━━━ SOURCE INFORMATION ━━━
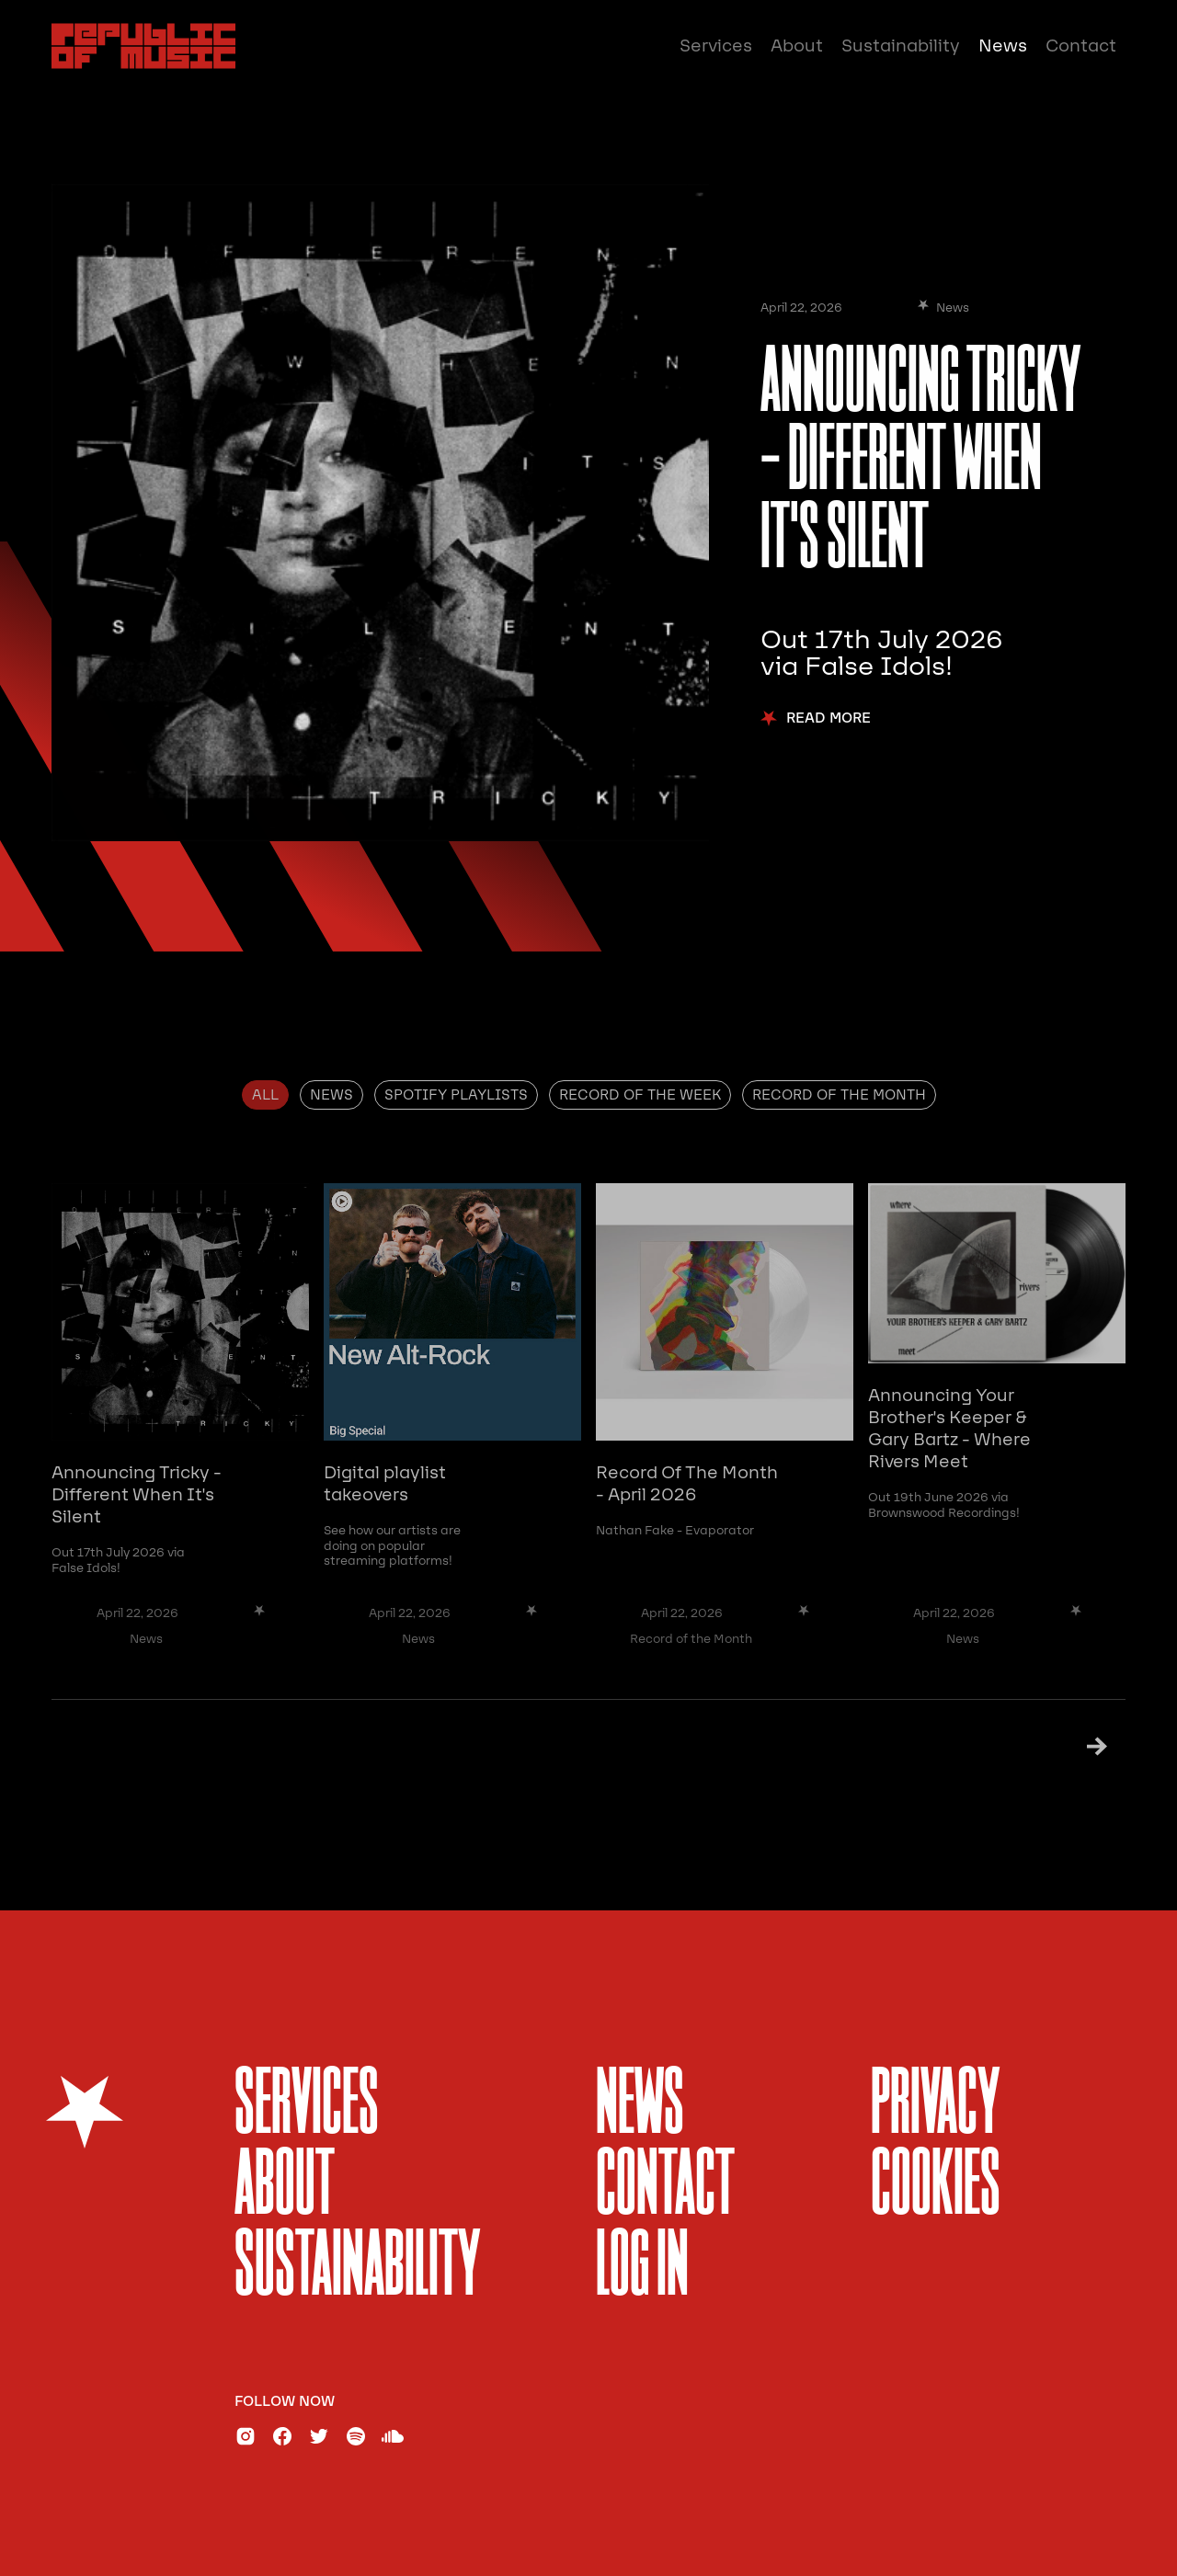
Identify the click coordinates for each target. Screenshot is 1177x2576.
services (306, 2107)
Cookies (935, 2188)
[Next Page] (1073, 1746)
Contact (1081, 46)
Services (716, 46)
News (1002, 46)
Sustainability (900, 46)
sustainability (357, 2268)
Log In (642, 2268)
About (797, 46)
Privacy (935, 2107)
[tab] (265, 1095)
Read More (828, 718)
━━━
• [WORK REQUIRED]
Begin at the first line of the data above and repeat each line exactly, stopping after the line containing "sustainability (357, 2268)". Omit the pictures.

• [ANSWER SPACE]
Identify the click coordinates for each target. Screenshot is 1177x2576.
services (306, 2107)
Cookies (935, 2188)
[Next Page] (1073, 1746)
Contact (1081, 46)
Services (716, 46)
News (1002, 46)
Sustainability (900, 46)
sustainability (357, 2268)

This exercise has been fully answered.